Ontario’s Premier Kathlene Wynne was in the news this past week, with some hailing and others criticizing her announcement on the minimum wage.
The government said that they will phase in this increase over the next 18 months with the minimum wage rising to $14 by January 2018. It will be up to $15 by 2019.
Critics have said that raising the minimum wage will crush small businesses and destroy jobs, especially for young people in this economy that is already tough for them. They also said it will force businesses to raise their prices.
But economic experts point out that raising the minimum wage is actually good for business and it is time for change. Here are some reasons why:
According to Macleans Magazine, household purchases account for 57 per cent of Canadian GDP and helps to drive the economy. Rising housing costs across the country have eaten up a lot of disposable income for all Canadians. They pointed out that when lower income earners see a rise in their income they will spend it locally, boosting the economy from the bottom up.
Increasing wages has been shown to increase productivity in workers. A study from the Peterson Institute for International Economics found that higher wages motivate employees to work harder, leads to lower turnover, enhances quality of service and attracts more capable workers.

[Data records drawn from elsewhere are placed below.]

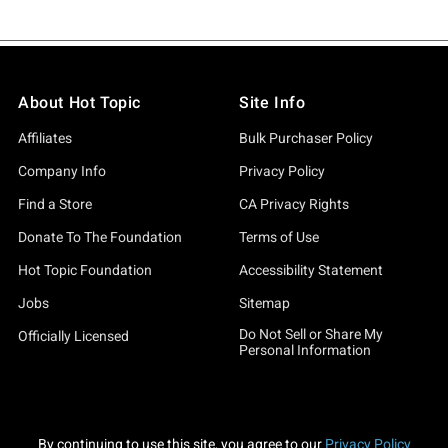
About Hot Topic
Site Info
Affiliates
Bulk Purchaser Policy
Company Info
Privacy Policy
Find a Store
CA Privacy Rights
Donate To The Foundation
Terms of Use
Hot Topic Foundation
Accessibility Statement
Jobs
Sitemap
Do Not Sell or Share My
Officially Licensed
Personal Information
By continuing to use this site, you agree to our
Privacy Policy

When it comes to larger business, those who support a higher minimum wage point out that low wages maximize profits for these big businesses. Macleans points out that big businesses complain about higher minimum wage, but don’t make the same statements about the growing compensation for senior management.
Ontario is not alone in there commitment to raising the minimum wage. They join Nova Scotia, Alberta, Quebec and Manitoba who has hinted a raise. Statistics Canada has found that Canada has outpaced the United States in its reliance on low wage work and Ontario has the highest reliance in Canada.